The Funny Man with the Pardon: Billy Gilbert in His Girl Friday

The Funny Man with the Pardon: Billy Gilbert in <em>His Girl Friday</em>

As Howard Hawks was preparing to make His Girl Friday, his 1940 version of the classic Ben Hecht and Charles MacArthur play The Front Page, he was determined not to repeat what he felt had been a problem with his earlier comedy Bringing Up Baby. Although we now think of that film as a classic, it was a commercial failure when it was originally released, and Hawks thought audiences rejected it because all the characters were “crazy,” so “that poor guy and the girl don’t reach for a laugh of any kind.” The events in The Front Page had been inspired by Hecht’s real-life experiences during his days as a newspaper reporter in Chicago, and Hawks clearly felt that by grounding the characters in plausible reality he would not only be true to Hecht’s story, he would also make it easier for audiences to connect with what might otherwise seem to be outrageous events. “We got more fun for our leading characters, Grant and Russell, by keeping the other characters straight,” Hawks explained. “Outside of one reporter and the funny man with the pardon . . . they were all pretty legitimate.”

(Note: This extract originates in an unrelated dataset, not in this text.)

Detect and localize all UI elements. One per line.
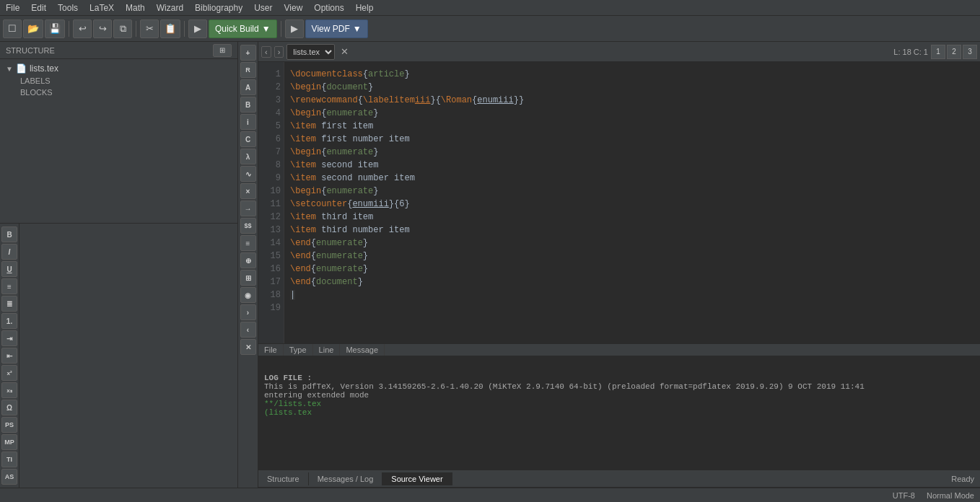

The “pardon” is a slip of paper that serves as the deus ex machina upon which the entire plot of The Front Page ultimately turns. And in His Girl Friday, the “funny man” who carries it is a forty-six-year-old comic actor named Billy Gilbert. At the time His Girl Friday was made, Gilbert had been acting in shorts and features for ten years. This was his 170th screen performance, and he appears in two scenes for roughly six minutes. But he is so hilarious in that brief time that if you ask the average viewer who the film’s most memorable characters are, they’d likely include the FM with the P.

Gilbert was born in 1894. The son of show business professionals, he entered vaudeville at twelve and over the next two decades began to make a name for himself on Broadway as well. The man who brought him to Hollywood and changed his life forever was probably the greatest comedy film producer of all time, Hal Roach.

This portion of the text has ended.